• WHAT IS NEEDED: With the images removed, write out every line below exactly.

(INPUT FOR THIS TASK begins)

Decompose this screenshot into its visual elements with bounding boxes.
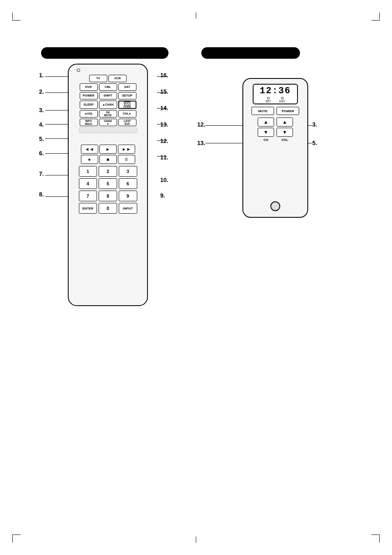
left-header-text [48,50,49,56]
vol-left-button[interactable]: ◄VOL [80,110,98,117]
power-indicator-dot [77,69,80,72]
callout-3: 3. [39,107,44,113]
line-c14 [157,108,167,108]
callout-5: 5. [39,136,44,142]
line-c5 [45,138,68,139]
num2-button[interactable]: 2 [99,166,117,177]
info-chan-last-row: INFOMenu CHAN▼ LASTExit [72,119,144,126]
cc-text: CC [124,101,131,106]
dvd-button[interactable]: DVD [80,83,98,91]
num7-button[interactable]: 7 [79,191,97,201]
callout-small-12: 12. [197,121,205,128]
callout-12: 12. [160,138,168,144]
right-header-text [208,50,210,56]
line-c16 [157,76,167,77]
ch-up-button[interactable]: ▲ [258,117,274,127]
vol-label: VOL [281,138,288,142]
line-c4 [45,124,68,124]
line-c2 [45,92,68,93]
input-button[interactable]: INPUT [119,203,137,214]
enter-button[interactable]: ENTER [79,203,97,214]
vcr-button[interactable]: VCR [108,75,127,82]
callout-13: 13. [160,121,168,128]
chan-down-button[interactable]: CHAN▼ [99,119,117,126]
corner-mark-br [371,534,380,543]
bottom-mid-mark [196,537,196,543]
line-c1 [45,76,68,77]
num9-button[interactable]: 9 [119,191,137,201]
right-section-header [201,47,300,59]
play-button[interactable]: ► [99,145,117,154]
top-mid-mark [196,12,196,18]
vol-up-button[interactable]: ▲ [277,117,293,127]
display-indicators: SET ENT [265,97,285,103]
line-small-3 [308,125,312,126]
mute-power-row: MUTE POWER [247,107,303,115]
line-c3 [45,110,68,111]
vol-right-button[interactable]: VOL► [118,110,136,117]
ch-vol-up-row: ▲ ▼ CH ▲ ▼ VOL [247,117,303,142]
ch-down-button[interactable]: ▼ [258,128,274,137]
corner-mark-tr [371,12,380,21]
power-shift-setup-row: POWER SHIFT SETUP [72,92,144,99]
line-c12 [157,140,167,141]
cbl-button[interactable]: CBL [99,83,117,91]
fast-forward-button[interactable]: ►► [118,145,135,154]
num6-button[interactable]: 6 [119,178,137,189]
ir-emitter [270,201,280,211]
last-exit-button[interactable]: LASTExit [118,119,136,126]
ch-group: ▲ ▼ CH [258,117,274,142]
callout-2: 2. [39,88,44,95]
callout-8: 8. [39,191,44,198]
shift-button[interactable]: SHIFT [99,92,117,99]
line-c13 [157,124,167,124]
sat-button[interactable]: SAT [118,83,136,91]
rewind-button[interactable]: ◄◄ [81,145,98,154]
sleep-button[interactable]: SLEEP [80,101,98,109]
callout-9: 9. [160,192,165,199]
corner-mark-bl [12,534,21,543]
record-button[interactable]: ● [81,155,98,164]
callout-10: 10. [160,177,168,183]
callout-7: 7. [39,170,44,177]
ent-dot [281,97,284,99]
blank-spacer [79,134,137,143]
line-c6 [45,153,68,154]
setup-button[interactable]: SETUP [118,92,136,99]
num1-button[interactable]: 1 [79,166,97,177]
num0-button[interactable]: 0 [99,203,117,214]
corner-mark-tl [12,12,21,21]
num5-button[interactable]: 5 [99,178,117,189]
vol-ok-vol-row: ◄VOL OKMUTE VOL► [72,110,144,117]
display-box: 12:36 SET ENT [253,84,298,104]
set-label: SET [265,100,271,103]
num3-button[interactable]: 3 [119,166,137,177]
line-small-12 [205,125,242,126]
ok-mute-button[interactable]: OKMUTE [99,110,117,117]
display-time: 12:36 [260,86,291,96]
line-small-5 [308,143,312,143]
chan-up-button[interactable]: ▲CHAN [99,101,117,109]
line-c15 [157,92,167,93]
power-button-small[interactable]: POWER [277,107,299,115]
mute-button[interactable]: MUTE [251,107,274,115]
set-dot [267,97,270,99]
num4-button[interactable]: 4 [79,178,97,189]
stop-button[interactable]: ■ [99,155,117,164]
power-button[interactable]: POWER [80,92,98,99]
pause-button[interactable]: II [118,155,135,164]
line-small-13 [205,143,242,143]
info-menu-button[interactable]: INFOMenu [80,119,98,126]
numpad: 1 2 3 4 5 6 7 8 9 ENTER 0 INPUT [79,166,137,214]
callout-11: 11. [160,154,168,161]
tv-button[interactable]: TV [89,75,107,82]
callout-small-5: 5. [312,140,317,146]
transport-row: ◄◄ ► ►► [79,145,137,154]
record-stop-pause-row: ● ■ II [79,155,137,164]
callout-6: 6. [39,150,44,157]
callout-4: 4. [39,121,44,128]
callout-small-13: 13. [197,140,205,146]
vol-down-button[interactable]: ▼ [277,128,293,137]
num8-button[interactable]: 8 [99,191,117,201]
cc-guide-button[interactable]: CC GUIDE [118,101,136,109]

(INPUT FOR THIS TASK ends)

• THE ANSWER:
Decompose this screenshot into its visual elements with bounding boxes.
left-header-text [48,50,49,56]
vol-left-button[interactable]: ◄VOL [80,110,98,117]
power-indicator-dot [77,69,80,72]
callout-3: 3. [39,107,44,113]
line-c14 [157,108,167,108]
callout-5: 5. [39,136,44,142]
line-c5 [45,138,68,139]
num2-button[interactable]: 2 [99,166,117,177]
info-chan-last-row: INFOMenu CHAN▼ LASTExit [72,119,144,126]
cc-text: CC [124,101,131,106]
dvd-button[interactable]: DVD [80,83,98,91]
num7-button[interactable]: 7 [79,191,97,201]
callout-small-12: 12. [197,121,205,128]
callout-12: 12. [160,138,168,144]
right-header-text [208,50,210,56]
line-c16 [157,76,167,77]
ch-up-button[interactable]: ▲ [258,117,274,127]
vol-label: VOL [281,138,288,142]
line-c4 [45,124,68,124]
line-c2 [45,92,68,93]
input-button[interactable]: INPUT [119,203,137,214]
enter-button[interactable]: ENTER [79,203,97,214]
vcr-button[interactable]: VCR [108,75,127,82]
callout-13: 13. [160,121,168,128]
chan-down-button[interactable]: CHAN▼ [99,119,117,126]
corner-mark-br [371,534,380,543]
bottom-mid-mark [196,537,196,543]
line-c1 [45,76,68,77]
num9-button[interactable]: 9 [119,191,137,201]
right-section-header [201,47,300,59]
play-button[interactable]: ► [99,145,117,154]
top-mid-mark [196,12,196,18]
vol-up-button[interactable]: ▲ [277,117,293,127]
display-indicators: SET ENT [265,97,285,103]
line-small-3 [308,125,312,126]
mute-power-row: MUTE POWER [247,107,303,115]
line-c3 [45,110,68,111]
vol-right-button[interactable]: VOL► [118,110,136,117]
ch-vol-up-row: ▲ ▼ CH ▲ ▼ VOL [247,117,303,142]
ch-down-button[interactable]: ▼ [258,128,274,137]
corner-mark-tr [371,12,380,21]
power-shift-setup-row: POWER SHIFT SETUP [72,92,144,99]
line-c12 [157,140,167,141]
cbl-button[interactable]: CBL [99,83,117,91]
fast-forward-button[interactable]: ►► [118,145,135,154]
num6-button[interactable]: 6 [119,178,137,189]
ir-emitter [270,201,280,211]
last-exit-button[interactable]: LASTExit [118,119,136,126]
ch-group: ▲ ▼ CH [258,117,274,142]
callout-2: 2. [39,88,44,95]
callout-8: 8. [39,191,44,198]
shift-button[interactable]: SHIFT [99,92,117,99]
line-c13 [157,124,167,124]
sat-button[interactable]: SAT [118,83,136,91]
rewind-button[interactable]: ◄◄ [81,145,98,154]
sleep-button[interactable]: SLEEP [80,101,98,109]
callout-9: 9. [160,192,165,199]
corner-mark-bl [12,534,21,543]
record-button[interactable]: ● [81,155,98,164]
callout-10: 10. [160,177,168,183]
callout-7: 7. [39,170,44,177]
ent-dot [281,97,284,99]
blank-spacer [79,134,137,143]
line-c6 [45,153,68,154]
setup-button[interactable]: SETUP [118,92,136,99]
num1-button[interactable]: 1 [79,166,97,177]
num0-button[interactable]: 0 [99,203,117,214]
corner-mark-tl [12,12,21,21]
num5-button[interactable]: 5 [99,178,117,189]
vol-ok-vol-row: ◄VOL OKMUTE VOL► [72,110,144,117]
display-box: 12:36 SET ENT [253,84,298,104]
set-label: SET [265,100,271,103]
num3-button[interactable]: 3 [119,166,137,177]
line-small-12 [205,125,242,126]
ok-mute-button[interactable]: OKMUTE [99,110,117,117]
display-time: 12:36 [260,86,291,96]
line-small-5 [308,143,312,143]
chan-up-button[interactable]: ▲CHAN [99,101,117,109]
line-c15 [157,92,167,93]
power-button-small[interactable]: POWER [277,107,299,115]
mute-button[interactable]: MUTE [251,107,274,115]
set-dot [267,97,270,99]
num4-button[interactable]: 4 [79,178,97,189]
stop-button[interactable]: ■ [99,155,117,164]
power-button[interactable]: POWER [80,92,98,99]
pause-button[interactable]: II [118,155,135,164]
line-small-13 [205,143,242,143]
info-menu-button[interactable]: INFOMenu [80,119,98,126]
numpad: 1 2 3 4 5 6 7 8 9 ENTER 0 INPUT [79,166,137,214]
callout-11: 11. [160,154,168,161]
tv-button[interactable]: TV [89,75,107,82]
callout-small-5: 5. [312,140,317,146]
transport-row: ◄◄ ► ►► [79,145,137,154]
record-stop-pause-row: ● ■ II [79,155,137,164]
callout-6: 6. [39,150,44,157]
callout-4: 4. [39,121,44,128]
callout-small-13: 13. [197,140,205,146]
vol-down-button[interactable]: ▼ [277,128,293,137]
num8-button[interactable]: 8 [99,191,117,201]
cc-guide-button[interactable]: CC GUIDE [118,101,136,109]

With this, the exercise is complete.